TASK DIRECTIONS — Can the data below be set down again exactly, line for line?

DATASET CONTENT —
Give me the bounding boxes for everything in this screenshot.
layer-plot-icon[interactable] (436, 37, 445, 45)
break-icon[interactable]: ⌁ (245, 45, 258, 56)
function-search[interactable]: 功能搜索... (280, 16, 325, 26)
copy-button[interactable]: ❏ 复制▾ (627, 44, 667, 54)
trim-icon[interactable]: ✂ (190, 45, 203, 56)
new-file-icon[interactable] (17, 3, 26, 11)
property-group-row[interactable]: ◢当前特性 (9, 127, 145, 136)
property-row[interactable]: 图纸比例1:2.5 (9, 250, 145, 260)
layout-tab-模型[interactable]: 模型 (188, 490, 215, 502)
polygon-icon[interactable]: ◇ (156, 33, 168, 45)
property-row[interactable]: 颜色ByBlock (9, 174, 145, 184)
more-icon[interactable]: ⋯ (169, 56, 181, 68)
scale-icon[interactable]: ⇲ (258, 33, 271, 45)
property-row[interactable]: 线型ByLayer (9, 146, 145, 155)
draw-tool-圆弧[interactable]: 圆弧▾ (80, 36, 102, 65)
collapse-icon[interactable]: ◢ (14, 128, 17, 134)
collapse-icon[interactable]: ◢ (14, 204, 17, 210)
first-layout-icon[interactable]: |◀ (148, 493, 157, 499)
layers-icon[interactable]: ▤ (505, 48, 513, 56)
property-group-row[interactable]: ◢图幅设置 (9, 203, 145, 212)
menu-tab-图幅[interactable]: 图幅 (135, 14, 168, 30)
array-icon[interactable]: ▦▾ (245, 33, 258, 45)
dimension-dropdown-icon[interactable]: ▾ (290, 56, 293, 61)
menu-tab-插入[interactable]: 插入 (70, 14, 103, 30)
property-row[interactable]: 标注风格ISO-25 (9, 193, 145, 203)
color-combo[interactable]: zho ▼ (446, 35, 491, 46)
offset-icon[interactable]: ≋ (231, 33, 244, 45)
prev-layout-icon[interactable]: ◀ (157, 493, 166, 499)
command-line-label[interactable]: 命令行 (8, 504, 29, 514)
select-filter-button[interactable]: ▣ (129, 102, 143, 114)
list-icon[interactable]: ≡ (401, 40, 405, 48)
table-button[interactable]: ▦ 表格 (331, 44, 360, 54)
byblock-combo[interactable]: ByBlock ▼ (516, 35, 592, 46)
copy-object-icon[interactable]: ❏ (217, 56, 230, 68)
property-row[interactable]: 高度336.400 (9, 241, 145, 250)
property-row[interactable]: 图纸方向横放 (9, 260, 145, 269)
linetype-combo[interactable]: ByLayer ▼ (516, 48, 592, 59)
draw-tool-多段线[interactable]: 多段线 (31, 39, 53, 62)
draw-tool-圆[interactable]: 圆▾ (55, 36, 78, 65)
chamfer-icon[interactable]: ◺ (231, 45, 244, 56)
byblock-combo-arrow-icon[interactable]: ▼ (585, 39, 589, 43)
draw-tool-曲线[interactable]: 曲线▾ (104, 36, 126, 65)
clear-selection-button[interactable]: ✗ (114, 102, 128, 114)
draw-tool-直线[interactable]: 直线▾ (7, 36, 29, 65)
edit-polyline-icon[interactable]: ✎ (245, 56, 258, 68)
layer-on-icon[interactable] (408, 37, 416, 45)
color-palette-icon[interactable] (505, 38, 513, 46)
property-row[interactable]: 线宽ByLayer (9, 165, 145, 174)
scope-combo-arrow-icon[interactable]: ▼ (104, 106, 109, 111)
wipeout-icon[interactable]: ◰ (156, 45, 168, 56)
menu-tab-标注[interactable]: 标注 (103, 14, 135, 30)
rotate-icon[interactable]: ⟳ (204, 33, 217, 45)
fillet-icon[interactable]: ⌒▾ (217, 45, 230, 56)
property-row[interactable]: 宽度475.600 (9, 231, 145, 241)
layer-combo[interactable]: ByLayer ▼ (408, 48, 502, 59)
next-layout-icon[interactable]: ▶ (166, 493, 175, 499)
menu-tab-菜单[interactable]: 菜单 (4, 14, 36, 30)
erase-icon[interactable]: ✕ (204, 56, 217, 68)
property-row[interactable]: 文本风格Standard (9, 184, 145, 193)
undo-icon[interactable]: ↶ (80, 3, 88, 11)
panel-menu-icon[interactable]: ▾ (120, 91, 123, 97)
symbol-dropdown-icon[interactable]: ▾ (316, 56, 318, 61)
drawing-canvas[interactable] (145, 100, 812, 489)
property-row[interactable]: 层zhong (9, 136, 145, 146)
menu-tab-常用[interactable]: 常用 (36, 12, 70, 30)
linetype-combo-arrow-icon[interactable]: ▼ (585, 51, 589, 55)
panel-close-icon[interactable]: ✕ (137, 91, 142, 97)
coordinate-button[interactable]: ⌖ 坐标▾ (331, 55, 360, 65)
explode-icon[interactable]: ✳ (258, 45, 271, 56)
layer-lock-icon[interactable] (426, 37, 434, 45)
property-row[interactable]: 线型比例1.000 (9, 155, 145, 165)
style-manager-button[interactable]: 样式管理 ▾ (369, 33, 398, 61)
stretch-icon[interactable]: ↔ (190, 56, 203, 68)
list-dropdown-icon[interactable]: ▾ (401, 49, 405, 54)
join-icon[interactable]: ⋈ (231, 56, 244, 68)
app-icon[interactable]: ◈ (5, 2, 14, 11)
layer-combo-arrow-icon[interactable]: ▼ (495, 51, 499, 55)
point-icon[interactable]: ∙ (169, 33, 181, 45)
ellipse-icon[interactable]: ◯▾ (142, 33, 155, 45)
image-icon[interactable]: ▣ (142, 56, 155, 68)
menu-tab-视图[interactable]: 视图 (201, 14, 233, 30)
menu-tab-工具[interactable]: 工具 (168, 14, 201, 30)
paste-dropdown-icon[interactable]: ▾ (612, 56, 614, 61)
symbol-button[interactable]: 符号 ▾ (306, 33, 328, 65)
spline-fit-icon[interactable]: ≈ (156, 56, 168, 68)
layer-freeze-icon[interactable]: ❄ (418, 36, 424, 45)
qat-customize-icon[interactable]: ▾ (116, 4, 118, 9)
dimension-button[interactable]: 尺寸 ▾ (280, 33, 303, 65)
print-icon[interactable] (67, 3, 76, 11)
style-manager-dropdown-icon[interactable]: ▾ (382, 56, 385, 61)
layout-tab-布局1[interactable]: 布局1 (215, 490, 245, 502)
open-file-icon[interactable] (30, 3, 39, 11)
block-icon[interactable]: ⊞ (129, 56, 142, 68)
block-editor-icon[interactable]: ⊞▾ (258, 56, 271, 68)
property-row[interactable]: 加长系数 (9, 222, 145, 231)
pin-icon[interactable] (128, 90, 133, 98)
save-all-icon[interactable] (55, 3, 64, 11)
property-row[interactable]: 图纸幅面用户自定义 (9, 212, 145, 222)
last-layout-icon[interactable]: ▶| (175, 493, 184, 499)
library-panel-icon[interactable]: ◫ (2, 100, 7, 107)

RESULT OF THE TASK —
Give me the bounding boxes for everything in this screenshot.
layer-plot-icon[interactable] (436, 37, 445, 45)
break-icon[interactable]: ⌁ (245, 45, 258, 56)
function-search[interactable]: 功能搜索... (280, 16, 325, 26)
copy-button[interactable]: ❏ 复制▾ (627, 44, 667, 54)
trim-icon[interactable]: ✂ (190, 45, 203, 56)
new-file-icon[interactable] (17, 3, 26, 11)
property-group-row[interactable]: ◢当前特性 (9, 127, 145, 136)
property-row[interactable]: 图纸比例1:2.5 (9, 250, 145, 260)
layout-tab-模型[interactable]: 模型 (188, 490, 215, 502)
polygon-icon[interactable]: ◇ (156, 33, 168, 45)
property-row[interactable]: 颜色ByBlock (9, 174, 145, 184)
more-icon[interactable]: ⋯ (169, 56, 181, 68)
scale-icon[interactable]: ⇲ (258, 33, 271, 45)
property-row[interactable]: 线型ByLayer (9, 146, 145, 155)
draw-tool-圆弧[interactable]: 圆弧▾ (80, 36, 102, 65)
collapse-icon[interactable]: ◢ (14, 128, 17, 134)
collapse-icon[interactable]: ◢ (14, 204, 17, 210)
first-layout-icon[interactable]: |◀ (148, 493, 157, 499)
layers-icon[interactable]: ▤ (505, 48, 513, 56)
property-group-row[interactable]: ◢图幅设置 (9, 203, 145, 212)
menu-tab-图幅[interactable]: 图幅 (135, 14, 168, 30)
array-icon[interactable]: ▦▾ (245, 33, 258, 45)
dimension-dropdown-icon[interactable]: ▾ (290, 56, 293, 61)
menu-tab-插入[interactable]: 插入 (70, 14, 103, 30)
property-row[interactable]: 标注风格ISO-25 (9, 193, 145, 203)
color-combo[interactable]: zho ▼ (446, 35, 491, 46)
offset-icon[interactable]: ≋ (231, 33, 244, 45)
prev-layout-icon[interactable]: ◀ (157, 493, 166, 499)
command-line-label[interactable]: 命令行 (8, 504, 29, 514)
select-filter-button[interactable]: ▣ (129, 102, 143, 114)
list-icon[interactable]: ≡ (401, 40, 405, 48)
table-button[interactable]: ▦ 表格 (331, 44, 360, 54)
byblock-combo[interactable]: ByBlock ▼ (516, 35, 592, 46)
copy-object-icon[interactable]: ❏ (217, 56, 230, 68)
property-row[interactable]: 高度336.400 (9, 241, 145, 250)
property-row[interactable]: 图纸方向横放 (9, 260, 145, 269)
linetype-combo[interactable]: ByLayer ▼ (516, 48, 592, 59)
draw-tool-多段线[interactable]: 多段线 (31, 39, 53, 62)
draw-tool-圆[interactable]: 圆▾ (55, 36, 78, 65)
chamfer-icon[interactable]: ◺ (231, 45, 244, 56)
byblock-combo-arrow-icon[interactable]: ▼ (585, 39, 589, 43)
draw-tool-曲线[interactable]: 曲线▾ (104, 36, 126, 65)
clear-selection-button[interactable]: ✗ (114, 102, 128, 114)
draw-tool-直线[interactable]: 直线▾ (7, 36, 29, 65)
edit-polyline-icon[interactable]: ✎ (245, 56, 258, 68)
layer-on-icon[interactable] (408, 37, 416, 45)
color-palette-icon[interactable] (505, 38, 513, 46)
property-row[interactable]: 线宽ByLayer (9, 165, 145, 174)
scope-combo-arrow-icon[interactable]: ▼ (104, 106, 109, 111)
wipeout-icon[interactable]: ◰ (156, 45, 168, 56)
menu-tab-标注[interactable]: 标注 (103, 14, 135, 30)
rotate-icon[interactable]: ⟳ (204, 33, 217, 45)
fillet-icon[interactable]: ⌒▾ (217, 45, 230, 56)
property-row[interactable]: 宽度475.600 (9, 231, 145, 241)
layer-combo[interactable]: ByLayer ▼ (408, 48, 502, 59)
next-layout-icon[interactable]: ▶ (166, 493, 175, 499)
menu-tab-菜单[interactable]: 菜单 (4, 14, 36, 30)
erase-icon[interactable]: ✕ (204, 56, 217, 68)
property-row[interactable]: 文本风格Standard (9, 184, 145, 193)
undo-icon[interactable]: ↶ (80, 3, 88, 11)
panel-menu-icon[interactable]: ▾ (120, 91, 123, 97)
symbol-dropdown-icon[interactable]: ▾ (316, 56, 318, 61)
drawing-canvas[interactable] (145, 100, 812, 489)
property-row[interactable]: 层zhong (9, 136, 145, 146)
menu-tab-常用[interactable]: 常用 (36, 12, 70, 30)
linetype-combo-arrow-icon[interactable]: ▼ (585, 51, 589, 55)
panel-close-icon[interactable]: ✕ (137, 91, 142, 97)
coordinate-button[interactable]: ⌖ 坐标▾ (331, 55, 360, 65)
explode-icon[interactable]: ✳ (258, 45, 271, 56)
layer-lock-icon[interactable] (426, 37, 434, 45)
property-row[interactable]: 线型比例1.000 (9, 155, 145, 165)
style-manager-button[interactable]: 样式管理 ▾ (369, 33, 398, 61)
stretch-icon[interactable]: ↔ (190, 56, 203, 68)
list-dropdown-icon[interactable]: ▾ (401, 49, 405, 54)
join-icon[interactable]: ⋈ (231, 56, 244, 68)
app-icon[interactable]: ◈ (5, 2, 14, 11)
layer-combo-arrow-icon[interactable]: ▼ (495, 51, 499, 55)
point-icon[interactable]: ∙ (169, 33, 181, 45)
ellipse-icon[interactable]: ◯▾ (142, 33, 155, 45)
image-icon[interactable]: ▣ (142, 56, 155, 68)
menu-tab-视图[interactable]: 视图 (201, 14, 233, 30)
menu-tab-工具[interactable]: 工具 (168, 14, 201, 30)
paste-dropdown-icon[interactable]: ▾ (612, 56, 614, 61)
symbol-button[interactable]: 符号 ▾ (306, 33, 328, 65)
spline-fit-icon[interactable]: ≈ (156, 56, 168, 68)
layer-freeze-icon[interactable]: ❄ (418, 36, 424, 45)
qat-customize-icon[interactable]: ▾ (116, 4, 118, 9)
dimension-button[interactable]: 尺寸 ▾ (280, 33, 303, 65)
print-icon[interactable] (67, 3, 76, 11)
style-manager-dropdown-icon[interactable]: ▾ (382, 56, 385, 61)
layout-tab-布局1[interactable]: 布局1 (215, 490, 245, 502)
open-file-icon[interactable] (30, 3, 39, 11)
block-icon[interactable]: ⊞ (129, 56, 142, 68)
block-editor-icon[interactable]: ⊞▾ (258, 56, 271, 68)
property-row[interactable]: 加长系数 (9, 222, 145, 231)
pin-icon[interactable] (128, 90, 133, 98)
save-all-icon[interactable] (55, 3, 64, 11)
property-row[interactable]: 图纸幅面用户自定义 (9, 212, 145, 222)
last-layout-icon[interactable]: ▶| (175, 493, 184, 499)
library-panel-icon[interactable]: ◫ (2, 100, 7, 107)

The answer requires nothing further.